Exploring Cultural Awareness When Designing Voice UX

Are voice assistants culturally sensitive?

Published in

55 Minutes

12 min readMar 1, 2021

“Please pass the chips!”

When you read that sentence, did you picture “chips” as a crunchy oval-shaped snack? Or did you instead think of a salty side dish sitting alongside some batter-fried fish? If you’re from Singapore or the United States, it was most likely the former, with brands like Lays and Jack ‘n Jill coming to mind. If you’re from the United Kingdom, you probably thought the latter and might now be scoffing and thinking to yourself, “Lays are crisps not chips!” This is just one example of the power of culture and its ability to shape the way we think.

Photos by Sean McClintock and Meelan Bawjee on Unsplash

Both as a psychology major and as someone who was born in Singapore but currently lives in the United States, cultural psychology fascinates me because it’s eye-opening to learn about all the things that make a culture unique. Author of Cultural Psychology, Steven J. Heine defines culture as “any kind of idea, belief, technology, habit, or practice that is acquired through learning from others…existing within some kind of shared context”. So, for a voice assistant to be culturally sensitive would mean that it’s attuned to the specific characteristics with which a certain group of individuals identify. Understanding the cultural context of an individual is key to understanding how to best address their needs. That’s why, when voice is the sole means of communication, understanding the nuances of a culture becomes even more important, especially when the goal is to increase usability, usefulness, and desirability through user experience (UX) design. So sit back, grab a bowl of your favorite potato chips (or crisps), and we’ll explore what elements to consider when designing culturally sensitive voice assistants.

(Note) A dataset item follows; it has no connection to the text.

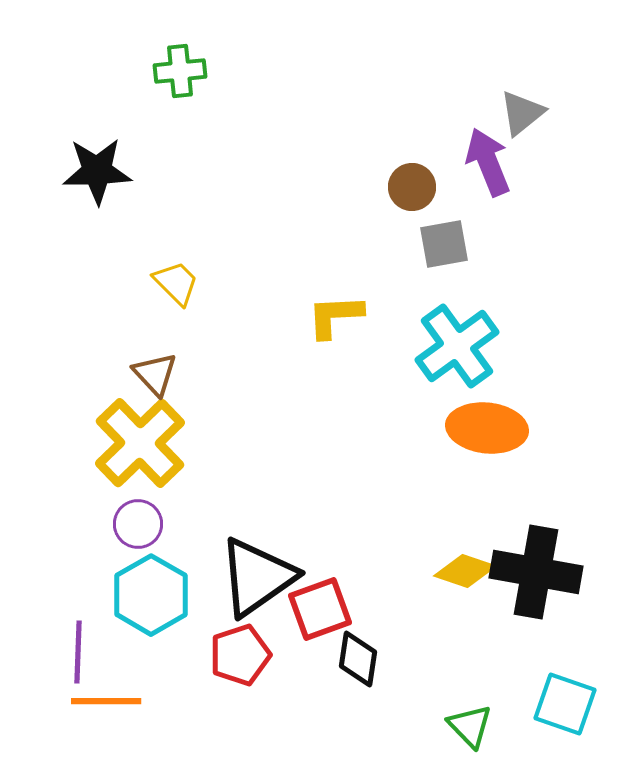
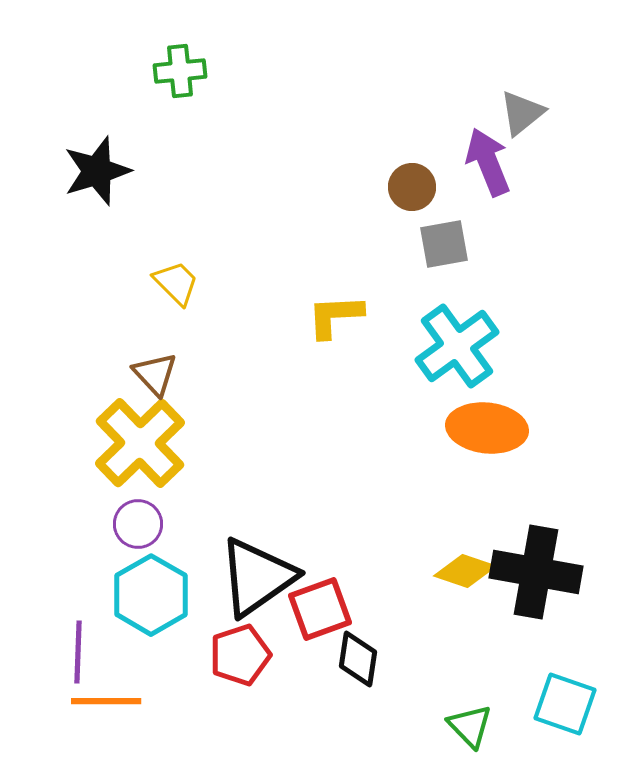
black star: rotated 16 degrees counterclockwise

How voice is being used across cultures

First, let’s look at some examples of products that currently use voice to optimize their users’ experience.

India: Vodafone-Idea Phone Line with Google Assistant

“Introducing Vodafone-Idea Phone Line | Story of Irshad and Hussain.” YouTube, Google India. Screenshot by author.

At their Google for India event in 2019, Google launched the Vodafone-Idea Phone Line. Phone Line gives users in India who have little to no internet connection the ability to converse with Google Assistant by simply dialing one phone number. Common questions include asking for the news, information to help with homework, and sports scores (which is especially true when big cricket matches are being played). And drawing on the fact that Hindi is the second most-used Google Assistant language, users also have a choice of conversing in either English or Hindi.

How this product is culturally sensitive: With millions of Indians either lacking internet connection or only having 2G signal, Phone Line provides help to a large portion of the population by making a wide array of information accessible from any location. In addition, Phone Line can be accessed in either English or Hindi. Allowing users to speak in their language of choice makes the product easy to use with time-saving convenience.

China: Tmall Genie

“TMall Genie.” Vimeo, Sean Wang. Screenshot by author.

Tmall Genie is a smart speaker developed by Alibaba Group that uses the intelligent personal assistant, AliGenie, to provide a hands-free way for users to shop online. The voice assistant allows users to purchase items simply by saying a command such as, “Tmall Genie, I want to buy liquid detergent”. Given the ease with which items can be ordered, smart speakers are being used now more than ever for online shopping in China. Alibaba reported that more than 1 million orders were placed through Tmall Genie during their 11.11 Global Shopping Festival. By taking advantage of their consumers’ desire for a fast and voice-controlled method of shopping, Alibaba quickly made Tmall Genie the most-purchased smart speaker brand throughout most of 2019.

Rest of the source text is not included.